# What is another, perhaps quicker and nicer way of solving this question?

In a calculus book, a question reads:

A car is traveling at night along a highway shaped like a parabola with its vertex at the origin. The car starts at a point 100 m west and 100 m north of the origin and travels in an easterly direction. There is a statue located 100 m east and 50 m north of the origin. At what point on the highway will the car's headlights illuminate the statue?

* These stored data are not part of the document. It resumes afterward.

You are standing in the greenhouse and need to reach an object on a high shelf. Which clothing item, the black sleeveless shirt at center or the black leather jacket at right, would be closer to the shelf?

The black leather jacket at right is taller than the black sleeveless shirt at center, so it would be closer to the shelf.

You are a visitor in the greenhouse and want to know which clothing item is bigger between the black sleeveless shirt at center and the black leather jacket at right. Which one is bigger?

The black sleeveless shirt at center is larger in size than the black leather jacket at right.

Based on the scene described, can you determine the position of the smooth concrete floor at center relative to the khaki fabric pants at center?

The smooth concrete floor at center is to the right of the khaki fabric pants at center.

I want to know how you would solve this problem, because the method I am using is very round-about. There must be a much more logical way of solving this problem, and I hope you will share it with me. Thank you.

This is my solution..

The function appears to be of the form $$y = f(x) = ax^2$$

$$100 = a(100)^2$$ $$a = 1/100$$ $$y = \frac{x^2}{100}$$

Then I decided (by solving a few tangent equations and generalizing) that the tangent line expression at a point $(p, f(x))$ is given by the function:

$$T(p) = T_m(p)*x + T_b(p)$$

Where $T_m(p)$ represents the slope for a point, $p$ on $f(x)$ and $T_b(p)$ represents the y-intercept value.

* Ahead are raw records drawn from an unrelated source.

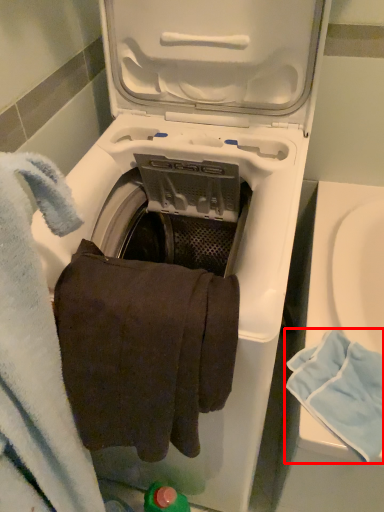 Question: In this image, where is bath towel (annotated by the red box) located relative to bath towel?

Choices:
 (A) left
 (B) right

Answer: (B) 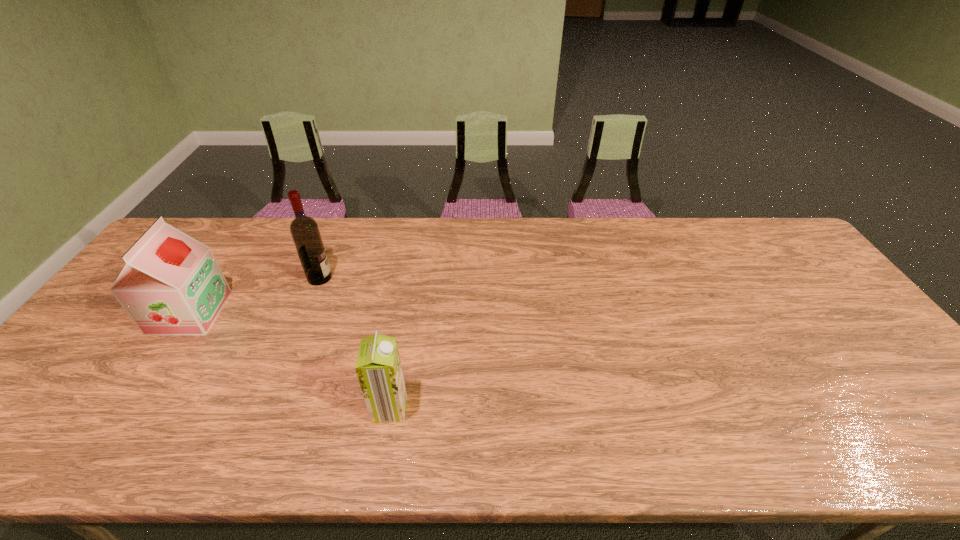 At what (x,y) coordinates should I click in order to perform the action: click on blank area in the image that satisfies the following two spatial constraints: 1. on the front and back of the shortest object; 2. on the right side of the alcohol. Please return your answer as a coordinate pair (x, y). Looking at the image, I should click on (267, 408).

Locate an element on the screen. This screenshot has width=960, height=540. free point that satisfies the following two spatial constraints: 1. with the cap open on the nearest object; 2. on the right side of the second nearest object is located at coordinates click(x=126, y=408).

What are the coordinates of `blank space that satisfies the following two spatial constraints: 1. on the front and back of the farthest object; 2. on the right side of the nearer soya milk` in the screenshot? It's located at pyautogui.click(x=267, y=408).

$$T_m(p) = \frac{df(p)}{dx} =\frac{p}{50}$$

$$T_b(p) = f(p) - \frac{df(p)}{dx} * p = -\frac{p^2}{100}$$

So given that the statue rests on $(100, 50)$ we know the equation of this tangent line outputs $50$ when $100$ is input.

$$T(p) = \frac{p}{50}*x - \frac{p^2}{100}$$

$$50 = \frac{p}{50}*100 - \frac{p^2}{100}$$

the $x$ position of the car is at a point $p$ such that $p$ satisfies the equation.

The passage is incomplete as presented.